The Lords refuses to act
On 16th March the House of Lords rejected Lord Forsyth’s amendment, by 179 votes to 145, despite support from several senior Peers. They included a former Archbishop of Canterbury, a former Director of Age Concern, former Cabinet Ministers, lawyers and doctors. The debate can be seen on Parliament TV, (starting at 18.41). Unusually, the government chose to Whip its members to vote against, while the other parties allowed a free vote.
Peers opposed the amendment on two grounds. One group was firmly opposed to the legalisation of assisted dying, and was determined to block any more discussion of the issue. A second group took the Government position, that constitutionally the House of Lords should not instruct the elected Chamber or the government to produce a Bill which they did not support (although the Commons would have had the chance to reject the amendment when it returns to them).

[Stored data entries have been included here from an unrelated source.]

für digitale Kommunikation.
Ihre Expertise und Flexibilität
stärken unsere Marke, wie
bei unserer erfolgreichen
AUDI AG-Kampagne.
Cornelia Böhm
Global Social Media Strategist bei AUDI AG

As several Peers pointed out, when no major party wants to take the risk of promoting a Bill, even when it has wide public support, the only mechanism for change is a Private Members Bill. But such Bills almost never succeed without active support from the government of the day. So despite what a clear majority of people, and especially those most directly affected, want, nothing will change.
Death comes to all of us, and any one of us may find ourselves approaching the end, desperately wanting to end the pain, and with no one to help. Once again, our Parliament has failed us.